Other countries are facing different challenges and the impact is more extreme at this stage. The message from our Prime Minister is clear – be kind, be considerate, be caring, be careful.
The world as we know it has changed, if not overnight, then certainly in the last fortnight. Nobody has a crystal ball so there is no way of predicting what will happen into the future. All we can do is make our personal worlds smaller, to be the best person we can at an individual level and, for many of us, to take refuge in black humour.
But there is always the garden and the cycle of the seasons. There is a correlation between greater interest in gardening and hard times. At the moment it is panic buying vegetable seedlings but as most people adjust to a more confined life at home, their horizons are likely to expand beyond survival vegetables to the pleasures of ornamental plants and gardens as well. Food for the body and food for the soul.
If you are alarmed at not being able to buy vegetable seedlings at this time, here is a guide to raising plants from seed that I published earlier. Online seed catalogues will tell you what you can sow at this time of the year.
We are feeling blessed to live in a situation where we have huge personal space, where maintaining physical distancing is no problem at all and where we can largely control our personal level of exposure to risk. But our children living in Australia have never felt so far away. We are resigned to the realisation that our trip to look at wildflowers in the Pindos Mountains of Greece and then looking at summer gardens in the UK will not happen and we can’t even console ourselves with a family meet-up in Australia. These limitations seem but minor disappointments in this new situation.
All I can offer readers are pretty flowers, a reminder that whatever else is going wrong in the lives of us all, the seasons will continue to change.
The amaranthus has been a surprise volunteer in a garden I replanted earlier this year.
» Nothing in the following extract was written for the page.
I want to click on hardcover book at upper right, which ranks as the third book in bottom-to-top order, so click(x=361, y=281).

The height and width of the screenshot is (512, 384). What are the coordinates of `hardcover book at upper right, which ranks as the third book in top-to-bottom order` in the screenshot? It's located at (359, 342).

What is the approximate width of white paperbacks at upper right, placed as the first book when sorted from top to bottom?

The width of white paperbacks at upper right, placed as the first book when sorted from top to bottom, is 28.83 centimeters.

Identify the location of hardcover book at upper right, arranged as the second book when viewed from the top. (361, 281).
It came in with the compost I spread and is perhaps a good example of what happens when I am not careful enough on what goes onto the compost heap. At this stage it makes me smile as I pass that garden bed but I will need to consider whether I want it established as an annual in that area.
I posted this photo of rhodophiala to Facebook earlier this week – a lesser known bulb that is a fleeting seasonal delight. Whether you are willing to give garden space to a plant that is a 10 day wonder is entirely up to you but we like the variety and depth such plants give to our garden. The pink form does not appear to be as vigorous but is also very pretty.
To be honest, the flowering season on the autumn flowering colchicum is also pretty brief but undeniably delightful. Their foliage comes quite a bit later and stays fresh all winter but does take rather a long time to die off – untidily – in spring.
Haemanthus coccineus is even briefer in bloom – days not weeks – but justifies its place because of its rather remarkable foliage. The pair of huge leaves on each bulb resemble big, fleshy elephant ears. But in green, not grey.
The autumn cyclamen are a different kettle of fish altogether. They really are a well behaved plant, flowering for months from mid to late summer through til late autumn and then putting out charming, marbled foliage. They seed down gently without becoming a menace and just get better as the years go by.
The rockery has two peaks, in early to mid spring and again in autumn. We are just entering the autumn phase when the nerines (the first ones out are the red blobs in the upper right), cyclamen, colchicums and many other autumn bulbs bloom.
Interlopers on our driveway! The neighbours’ free range turkeys. Should the food supply chains fail in the face of Covid19, we will not starve here.
Batten down the hatches, one and all, and may you stay as safe as possible in these times.